(Collected data)
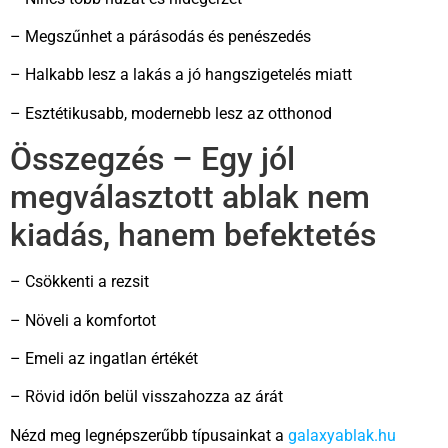
– Megszűnhet a párásodás és penészedés
– Halkabb lesz a lakás a jó hangszigetelés miatt
– Esztétikusabb, modernebb lesz az otthonod
Összegzés – Egy jól
megválasztott ablak nem
kiadás, hanem befektetés
– Csökkenti a rezsit
– Növeli a komfortot
– Emeli az ingatlan értékét
– Rövid időn belül visszahozza az árát
Nézd meg legnépszerűbb típusainkat a
galaxyablak.hu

* Exercise requirements
All of the entries must be reproduced exactly, with no pictures kept.

* Exercise answer
– Megszűnhet a párásodás és penészedés
– Halkabb lesz a lakás a jó hangszigetelés miatt
– Esztétikusabb, modernebb lesz az otthonod
Összegzés – Egy jól
megválasztott ablak nem
kiadás, hanem befektetés
– Csökkenti a rezsit
– Növeli a komfortot
– Emeli az ingatlan értékét
– Rövid időn belül visszahozza az árát
Nézd meg legnépszerűbb típusainkat a
galaxyablak.hu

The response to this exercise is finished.